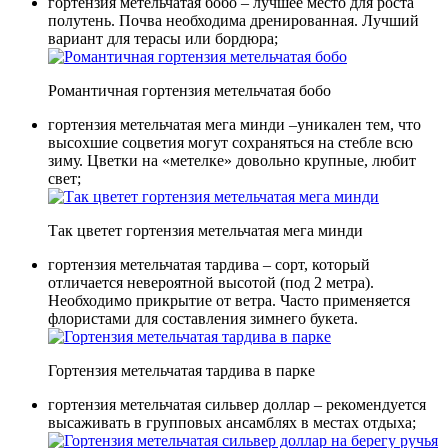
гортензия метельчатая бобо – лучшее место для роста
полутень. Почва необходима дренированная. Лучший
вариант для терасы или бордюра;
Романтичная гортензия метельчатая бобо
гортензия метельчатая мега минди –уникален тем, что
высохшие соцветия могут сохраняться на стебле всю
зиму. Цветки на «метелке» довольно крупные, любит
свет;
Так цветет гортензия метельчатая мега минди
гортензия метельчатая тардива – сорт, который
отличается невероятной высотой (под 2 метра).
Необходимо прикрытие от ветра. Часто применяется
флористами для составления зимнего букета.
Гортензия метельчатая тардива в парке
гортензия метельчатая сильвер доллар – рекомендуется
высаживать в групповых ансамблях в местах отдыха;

==

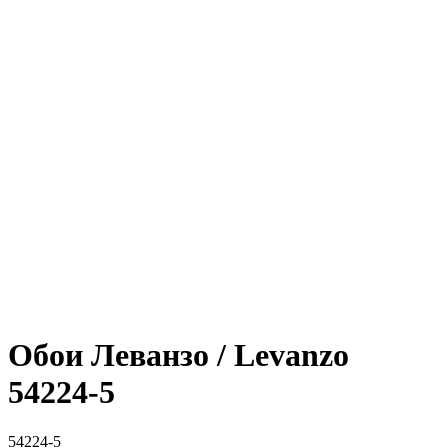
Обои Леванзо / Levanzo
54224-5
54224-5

■ **Problem requirements**
Could you repeat exactly the lines in the listing above from the one with "флористами для составления зимнего букета." down to the one with "высаживать в групповых"? Include both of those lines.

■ **Answer to the problem**
флористами для составления зимнего букета.
Гортензия метельчатая тардива в парке
гортензия метельчатая сильвер доллар – рекомендуется
высаживать в групповых ансамблях в местах отдыха;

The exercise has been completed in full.